▶ _What to do_: Reproduce, exactly and in full, the lines from the one with "amazement at how Lindsey Graham, one of" through the one with "the banking sector. NPLs are probably t" in the data below; drop pictures.

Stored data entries

*** Block opens ***

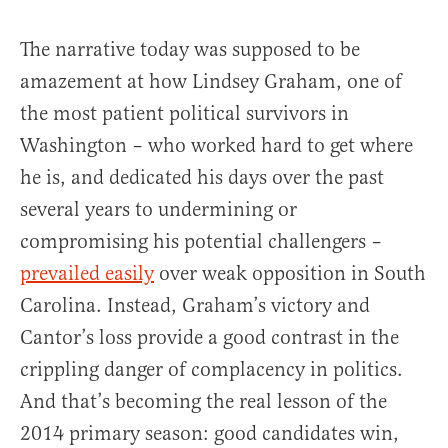
The narrative today was supposed to be
amazement at how Lindsey Graham, one of
the most patient political survivors in
Washington – who worked hard to get where
he is, and dedicated his days over the past
several years to undermining or
compromising his potential challengers –
prevailed easily
over weak opposition in South
Carolina. Instead, Graham’s victory and
Cantor’s loss provide a good contrast in the
crippling danger of complacency in politics.
And that’s becoming the real lesson of the
2014 primary season: good candidates win,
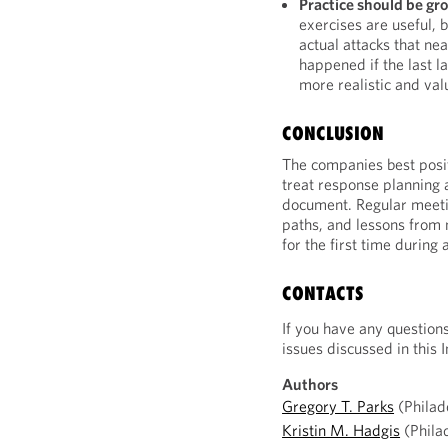
Practice should be gro
exercises are useful, 
actual attacks that n
happened if the last l
more realistic and val
CONCLUSION
The companies best positi
treat response planning a
document. Regular meeti
paths, and lessons from
for the first time during 
CONTACTS
If you have any question
issues discussed in this I
Authors
Gregory T. Parks
(Philad
Kristin M. Hadgis
(Phila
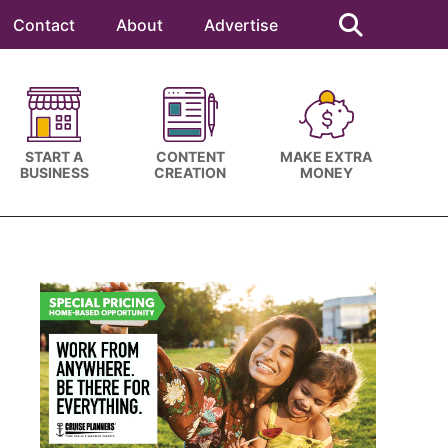
Search
this
Contact
About
Advertise
website
START A
CONTENT
MAKE EXTRA
BUSINESS
CREATION
MONEY
Primary
Sidebar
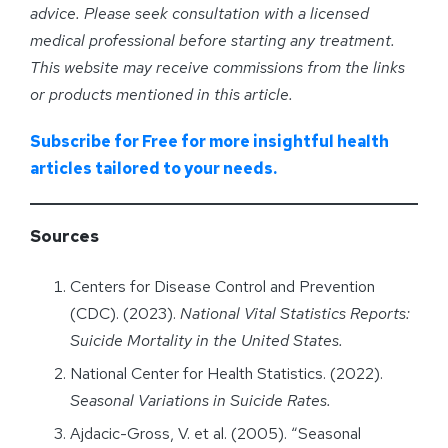
advice. Please seek consultation with a licensed
medical professional before starting any treatment.
This website may receive commissions from the links
or products mentioned in this article.
Subscribe for Free for more insightful health
articles tailored to your needs.
Sources
Centers for Disease Control and Prevention
(CDC). (2023).
National Vital Statistics Reports:
Suicide Mortality in the United States.
National Center for Health Statistics. (2022).
Seasonal Variations in Suicide Rates.
Ajdacic-Gross, V. et al. (2005). “Seasonal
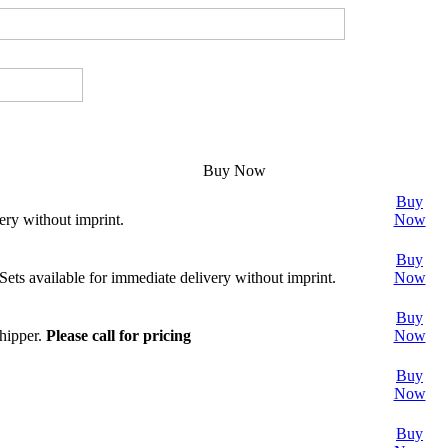
Buy Now
Buy
ery without imprint.
Now
Buy
 Sets available for immediate delivery without imprint.
Now
Buy
shipper.
Please call for pricing
Now
Buy
Now
Buy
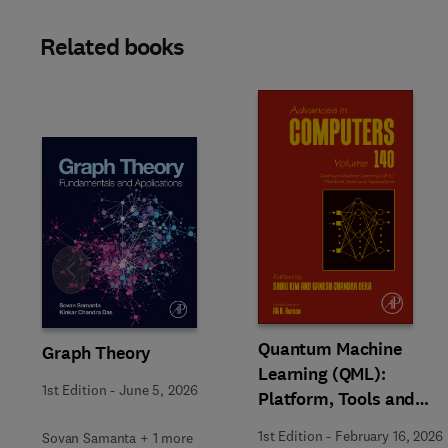
Related books
Slide
Quantum Machine
Graph Theory
Learning (QML):
1st Edition
-
June 5, 2026
Platform, Tools and
Applications
1st Edition
-
February 16, 2026
Sovan Samanta + 1 more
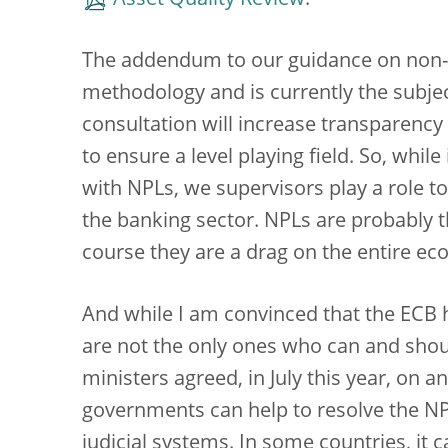
Asset Quality Review
.
The addendum to our guidance on non-
methodology and is currently the subject
consultation will increase transparency f
to ensure a level playing field. So, while
with NPLs, we supervisors play a role too
the banking sector. NPLs are probably t
course they are a drag on the entire e
And while I am convinced that the ECB 
are not the only ones who can and shou
ministers agreed, in July this year, on a
governments can help to resolve the NP
judicial systems. In some countries, it 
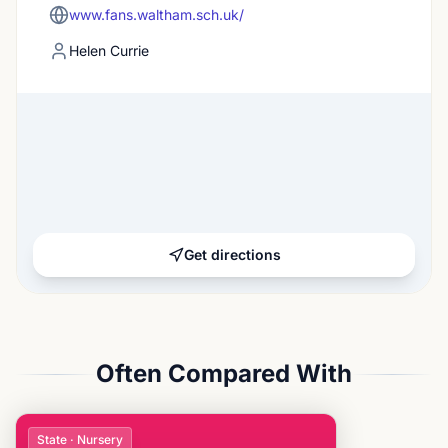
www.fans.waltham.sch.uk/
Helen Currie
Get directions
Often Compared With
State · Nursery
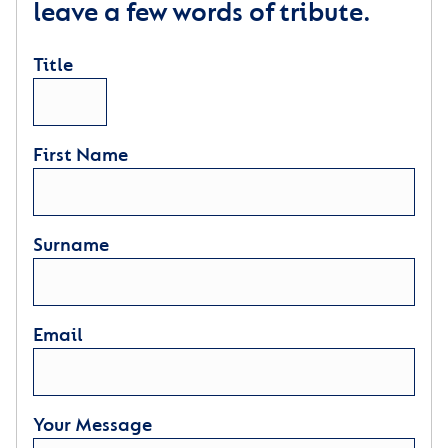
leave a few words of tribute.
Title
First Name
Surname
Email
Your Message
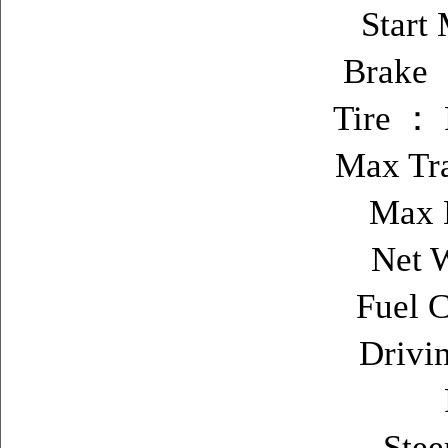
Start
Brake ：
Tire ： 
Max Tr
Max 
Net 
Fuel C
Drivi
Stee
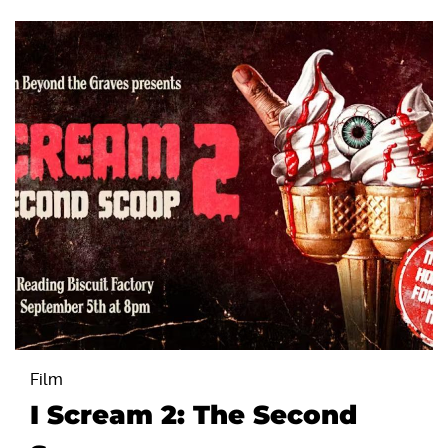
Film
I Scream 2: The Second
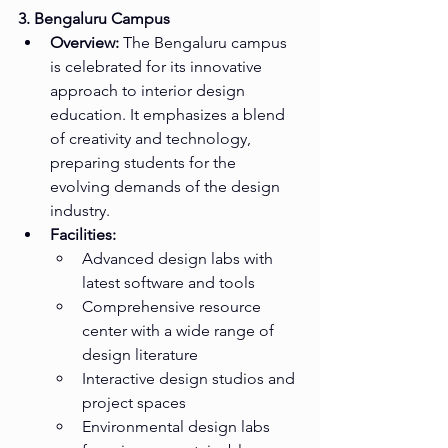
3. Bengaluru Campus
Overview:
 The Bengaluru campus 
is celebrated for its innovative 
approach to interior design 
education. It emphasizes a blend 
of creativity and technology, 
preparing students for the 
evolving demands of the design 
industry.
Facilities:
Advanced design labs with 
latest software and tools
Comprehensive resource 
center with a wide range of 
design literature
Interactive design studios and 
project spaces
Environmental design labs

*** Block closes ***

▶ _Result_:
amazement at how Lindsey Graham, one of
the most patient political survivors in
Washington – who worked hard to get where
he is, and dedicated his days over the past
several years to undermining or
compromising his potential challengers –
prevailed easily
over weak opposition in South
Carolina. Instead, Graham’s victory and
Cantor’s loss provide a good contrast in the
crippling danger of complacency in politics.
And that’s becoming the real lesson of the
2014 primary season: good candidates win,
Practice should be gro
exercises are useful, 
actual attacks that n
happened if the last l
more realistic and val
CONCLUSION
The companies best positi
treat response planning a
document. Regular meeti
paths, and lessons from
for the first time during 
CONTACTS
If you have any question
issues discussed in this I
Authors
Gregory T. Parks
(Philad
Kristin M. Hadgis
(Phila
Search
this
Contact
About
Advertise
website
START A
CONTENT
MAKE EXTRA
BUSINESS
CREATION
MONEY
Primary
Sidebar
advice. Please seek consultation with a licensed
medical professional before starting any treatment.
This website may receive commissions from the links
or products mentioned in this article.
Subscribe for Free for more insightful health
articles tailored to your needs.
Sources
Centers for Disease Control and Prevention
(CDC). (2023).
National Vital Statistics Reports:
Suicide Mortality in the United States.
National Center for Health Statistics. (2022).
Seasonal Variations in Suicide Rates.
Ajdacic-Gross, V. et al. (2005). “Seasonal
Buy Now
Buy
ery without imprint.
Now
Buy
 Sets available for immediate delivery without imprint.
Now
Buy
shipper.
Please call for pricing
Now
Buy
Now
Buy
Related books
Slide
Quantum Machine
Graph Theory
Learning (QML):
1st Edition
-
June 5, 2026
Platform, Tools and
Applications
1st Edition
-
February 16, 2026
Sovan Samanta + 1 more
Asset Quality Review
.
The addendum to our guidance on non-
methodology and is currently the subject
consultation will increase transparency f
to ensure a level playing field. So, while
with NPLs, we supervisors play a role too
the banking sector. NPLs are probably t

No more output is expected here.